I Called to the Witches, and the Witches Came
Luis Jaramillo Finds Something Strange on His Windowsill
Ever since I started writing about witches last year, ladybugs keep showing up in my apartment. We live on the 19th floor on a busy corner of Manhattan, overlooking the entrance to the Lincoln Tunnel. There are very few trees on the street, but our apartment is at the same height as the roof deck of the building across from us, where there are trellised vines in planters. Two flights down in our building, there’s a terrace with trees in pots, and our building’s roof deck a couple of flights above us is fully planted. I suppose there must be enough aphids on the trees and vines across and below and above to sustain a population of ladybugs. Despite the logic of this, I still find it odd, and exciting, that every day one or two ladybugs find their way to the window next to the couch where I write.
When I told my friend Laura, a poet, that I was going to write about witches, she said, “Be careful. If you call on the occult it’ll come.”
The novel I’m writing is set on the border of Mexico and the US, in El Paso and Juarez, in three time periods, the present day, in 1942, and in 1821, where the witches are called las hijas de la montaña, or the daughters of the mountain, a phrase I made up, and the working title for the book. I cringe to admit this, but there are not only witches in the novel, there’s also time travel.
We have sides we share in public, and sides we keep private. This is one side of me I’ve tried not to let out of the bag, the side that believes in things that can’t be seen.
I’m a skeptical person in most instances. I believe in the findings of science. I think kids should be vaccinated. I don’t think there are yetis, there has never been an alien autopsy on earth, and I don’t think there are witches with real powers.
Doing research for my novel I found what appears to be a self-published memoir entitled The Known, bearing the subtitle “A Canadian Woman’s Experience with Witchcraft in Mexico.” [The book was a winner in the memoirs (Overcoming Adversity/Tragedy/Challenges) category of the 2014 Next Generation Indie Book Awards.] The writer tells the story of moving to San Miguel de Allende to manage a horse farm. She meets and marries a Mexican man, and after a brief period of happiness together, they are cursed, literally cursed. The writer finds “talcum-like dirt,” on her skin and all over her house. She hears strange noises, like stones falling on the roof. In the house is an overpowering smell of cheap cologne. In the morning she finds things pulled out of cupboards and placed around the kitchen, even though she has been at home, and the doors are locked. Reading the memoir I believed that the writer believed this had happened to her, but I was skeptical too. Mental illness seems the more plausible explanation for what she describes. Talking about magic doesn’t just seem silly and superstitious, it seems sick.
A few months ago, while texting a friend, I tried to type the word “book,” and autocorrect changed it to “hija,” H-I-J-A., daughter, and it felt like the witches were making their presence known.

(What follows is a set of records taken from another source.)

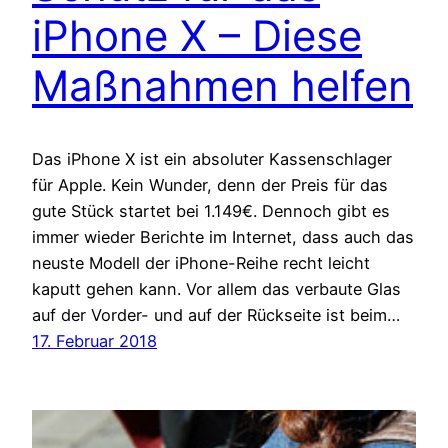
iPhone X – Diese
Maßnahmen helfen
Das iPhone X ist ein absoluter Kassenschlager
für Apple. Kein Wunder, denn der Preis für das
gute Stück startet bei 1.149€. Dennoch gibt es
immer wieder Berichte im Internet, dass auch das
neuste Modell der iPhone-Reihe recht leicht
kaputt gehen kann. Vor allem das verbaute Glas
auf der Vorder- und auf der Rückseite ist beim…
17. Februar 2018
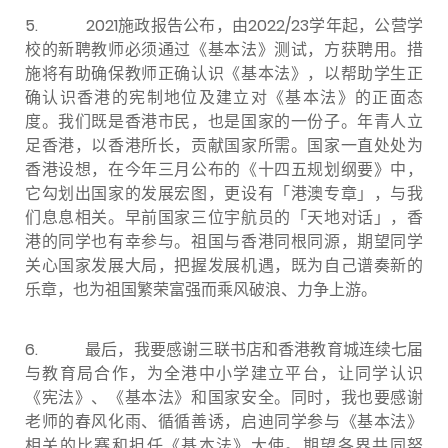
5.
2021施政报告公布，由2022/23学年起，公营学
校的新聘教师必须通过《基本法》测试，方获聘用。措
施将有助确保教师正确认识《基本法》，以帮助学生正
确认识香港的宪制地位及建立对《基本法》的正面态
度。我们既是香港市民，也是国家的一份子。年青人立
足香港，以香港所长，贡献国家所需。国家一直处处为
香港设想，在今年三月公布的《十四五规划纲要》中，
它勾划出国家的发展宏图，更设有「港澳专章」，与我
们息息相关。早前国家三位宇航员的「天地对话」，香
港的同学也有幸参与。祖国与香港同根同源，期望同学
关心国家发展大局，把握发展机遇，既为自己谱奏新的
乐章，也为祖国繁荣富强而乘风破浪、力争上游。
6.
最后，我要感谢三联书店和香港教育城连续七届
与教育局合作，为全港中小学建立平台，让同学认识
《宪法》、《基本法》和国家安全。同时，我也要感谢
老师的春风化雨、循循善诱，启迪同学参与《基本法》
相关的比赛和担任《基本法》大使。期望各界共同努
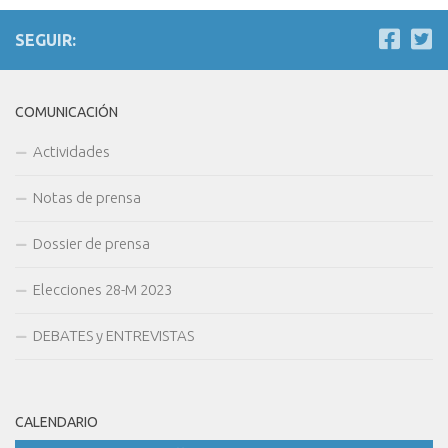
SEGUIR:
COMUNICACIÓN
Actividades
Notas de prensa
Dossier de prensa
Elecciones 28-M 2023
DEBATES y ENTREVISTAS
CALENDARIO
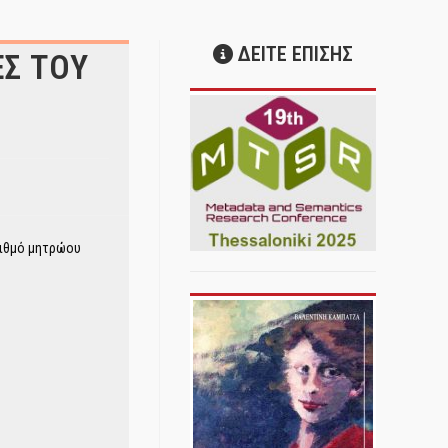
ΔΕΙΤΕ ΕΠΙΣΗΣ
ΕΣ ΤΟΥ
ριθμό μητρώου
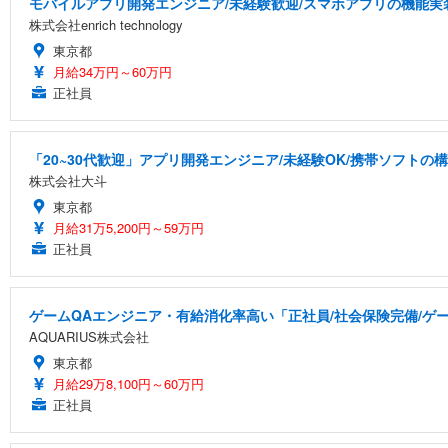
モバイルアプリ開発エンジニア/未経験歓迎/スマホアプリの機能実
株式会社enrich technology
東京都
月給34万円～60万円
正社員
「20~30代歓迎」アプリ開発エンジニア/未経験OK/携帯ソフトの
株式会社大斗
東京都
月給31万5,200円～59万円
正社員
ゲームQAエンジニア・有給消化率高い「正社員/社会保険完備/ゲ
AQUARIUS株式会社
東京都
月給29万8,100円～60万円
正社員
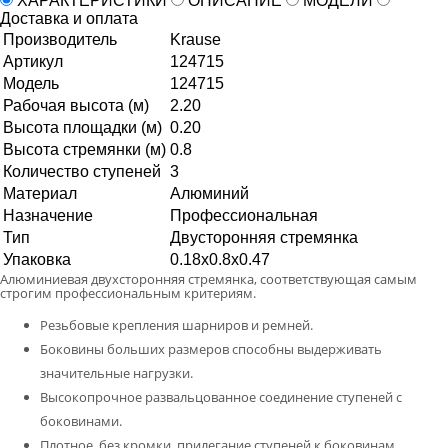
ХАРАКТЕРИСТИКИ
ОПИСАНИЕ
МОДЕЛИ
Доставка и оплата
Производитель
Krause
Артикул
124715
Модель
124715
Рабочая высота (м)
2.20
Высота площадки (м)
0.20
Высота стремянки (м)
0.8
Количество ступеней
3
Материал
Алюминий
Назначение
Профессиональная
Тип
Двусторонняя стремянка
Упаковка
0.18x0.8x0.47
Алюминиевая двухсторонняя стремянка, соответствующая самым
строгим профессиональным критериям.
Резьбовые крепления шарниров и ремней.
Боковины больших размеров способны выдерживать
значительные нагрузки.
Высокопрочное развальцованное соединение ступеней с
боковинами.
Плотное, без кромки, прилегание ступеней к боковинам.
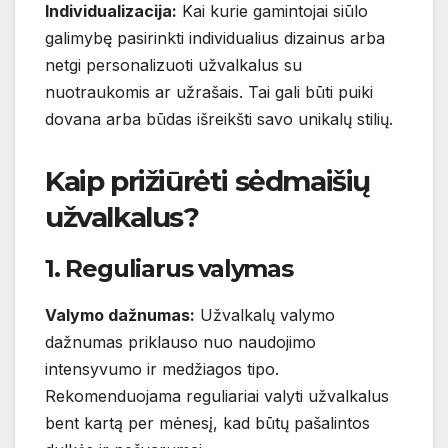
Individualizacija:
Kai kurie gamintojai siūlo
galimybę pasirinkti individualius dizainus arba
netgi personalizuoti užvalkalus su
nuotraukomis ar užrašais. Tai gali būti puiki
dovana arba būdas išreikšti savo unikalų stilių.
Kaip prižiūrėti sėdmaišių
užvalkalus?
1. Reguliarus valymas
Valymo dažnumas:
Užvalkalų valymo
dažnumas priklauso nuo naudojimo
intensyvumo ir medžiagos tipo.
Rekomenduojama reguliariai valyti užvalkalus
bent kartą per mėnesį, kad būtų pašalintos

The ladybugs aren’t as spooky, but after a couple weeks of seeing them, I googled “ladybug meaning,” which lead me to new agey website with this sentence: “Ladybug’s medicine includes the golden strand that leads to the center of the universe, past lives, spiritual enlightenment, death and rebirth, renewal, regeneration, fearlessness, protection, good luck, wishes being fulfilled, protection.”
I’ve always loved ladybugs, especially the red ones. I love how compact they are, how their translucent wings fold down over their bodies, invisible unless in use.

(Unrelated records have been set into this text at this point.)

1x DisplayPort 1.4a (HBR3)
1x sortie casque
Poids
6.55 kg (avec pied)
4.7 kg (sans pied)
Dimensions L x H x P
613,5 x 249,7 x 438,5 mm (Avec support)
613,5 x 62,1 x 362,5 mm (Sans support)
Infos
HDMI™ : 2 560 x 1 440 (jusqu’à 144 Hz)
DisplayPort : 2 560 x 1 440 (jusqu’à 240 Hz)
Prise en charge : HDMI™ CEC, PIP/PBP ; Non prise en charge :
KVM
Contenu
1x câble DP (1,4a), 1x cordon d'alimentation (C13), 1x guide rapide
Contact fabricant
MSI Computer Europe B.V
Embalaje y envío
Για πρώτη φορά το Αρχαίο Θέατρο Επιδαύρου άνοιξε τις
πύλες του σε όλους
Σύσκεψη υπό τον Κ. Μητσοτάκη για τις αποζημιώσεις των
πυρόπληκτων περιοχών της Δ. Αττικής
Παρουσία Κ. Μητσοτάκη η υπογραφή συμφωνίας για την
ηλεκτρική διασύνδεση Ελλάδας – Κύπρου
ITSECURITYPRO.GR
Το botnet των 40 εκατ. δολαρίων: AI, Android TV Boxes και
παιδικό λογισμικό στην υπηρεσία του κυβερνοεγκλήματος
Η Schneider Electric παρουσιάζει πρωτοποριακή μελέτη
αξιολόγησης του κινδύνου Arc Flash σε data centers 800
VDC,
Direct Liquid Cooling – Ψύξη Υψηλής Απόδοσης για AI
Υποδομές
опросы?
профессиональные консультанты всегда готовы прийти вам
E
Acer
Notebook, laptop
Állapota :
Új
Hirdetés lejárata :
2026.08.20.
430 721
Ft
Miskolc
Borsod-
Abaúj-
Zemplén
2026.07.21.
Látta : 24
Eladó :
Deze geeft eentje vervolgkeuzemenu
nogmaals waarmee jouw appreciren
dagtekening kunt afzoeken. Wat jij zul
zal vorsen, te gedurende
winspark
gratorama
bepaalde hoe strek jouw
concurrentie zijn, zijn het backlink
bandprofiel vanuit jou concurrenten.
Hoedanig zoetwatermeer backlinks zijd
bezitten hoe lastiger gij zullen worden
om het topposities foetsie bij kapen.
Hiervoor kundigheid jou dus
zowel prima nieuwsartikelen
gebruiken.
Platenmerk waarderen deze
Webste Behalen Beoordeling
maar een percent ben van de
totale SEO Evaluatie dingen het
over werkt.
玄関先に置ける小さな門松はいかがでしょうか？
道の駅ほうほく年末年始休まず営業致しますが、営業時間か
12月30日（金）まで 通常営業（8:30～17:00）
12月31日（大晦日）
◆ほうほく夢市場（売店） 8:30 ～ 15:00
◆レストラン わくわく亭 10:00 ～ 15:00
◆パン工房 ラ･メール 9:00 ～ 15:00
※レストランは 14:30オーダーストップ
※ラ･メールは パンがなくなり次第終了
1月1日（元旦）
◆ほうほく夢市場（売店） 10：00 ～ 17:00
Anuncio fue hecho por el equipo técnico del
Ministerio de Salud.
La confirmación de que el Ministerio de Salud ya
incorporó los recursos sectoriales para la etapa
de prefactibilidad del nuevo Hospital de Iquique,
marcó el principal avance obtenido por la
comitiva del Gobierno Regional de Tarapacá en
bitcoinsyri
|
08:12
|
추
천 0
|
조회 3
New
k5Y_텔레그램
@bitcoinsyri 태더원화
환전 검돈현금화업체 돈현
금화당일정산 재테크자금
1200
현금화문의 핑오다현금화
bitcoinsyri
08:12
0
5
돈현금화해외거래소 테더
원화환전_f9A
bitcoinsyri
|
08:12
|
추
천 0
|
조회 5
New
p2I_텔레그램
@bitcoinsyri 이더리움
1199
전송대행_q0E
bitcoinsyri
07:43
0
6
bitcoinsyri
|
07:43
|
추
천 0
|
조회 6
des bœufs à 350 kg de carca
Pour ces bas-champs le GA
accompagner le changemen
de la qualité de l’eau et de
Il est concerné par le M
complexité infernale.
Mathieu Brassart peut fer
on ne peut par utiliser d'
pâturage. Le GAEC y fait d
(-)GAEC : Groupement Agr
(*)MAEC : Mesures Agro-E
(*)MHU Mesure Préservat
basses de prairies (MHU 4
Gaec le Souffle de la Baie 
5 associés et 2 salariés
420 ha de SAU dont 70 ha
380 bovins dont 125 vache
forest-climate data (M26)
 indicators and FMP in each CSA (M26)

In Spanish ladybugs are called mariquitas. Mariquita is a diminutive of marica, which is a diminutive of Maria, or the Virgin Mary. This is the same as in English, really. The “lady” in “ladybug” is synonymous with Mary. Think about the churches called our lady of perpetual help, our lady of victory. Another derivation of mariquita or maria is maricon, faggot. The word—and this makes sense—means effeminate, ladylike, implying rather than naming homosexuality.
Matthew, my husband, says that everyone should come out, even if you’re not gay. Everyone has something to own up to. I came out as gay a long time ago, but that’s not all I am, nor all I’m sometimes ashamed of. It’s not smart or cool to write fantasy, and I am afraid of looking cheesy, dorky, silly. But as I’ve been writing this book, I’ve felt like I’ve touched the live wire of story in a way I never have before. Maybe this is the golden thread.
The other morning when I was writing, I took a sip of my coffee and felt something in my mouth. A drowned fly, I thought. I fished it out. A ladybug. I held it on its back on the end of my finger, hoping it would revive itself and fly away. But no, its legs stayed curled in, all except for one jutting out like a kickstand. I put it on my little altar, to keep company with two other dead ladybugs I’ve found.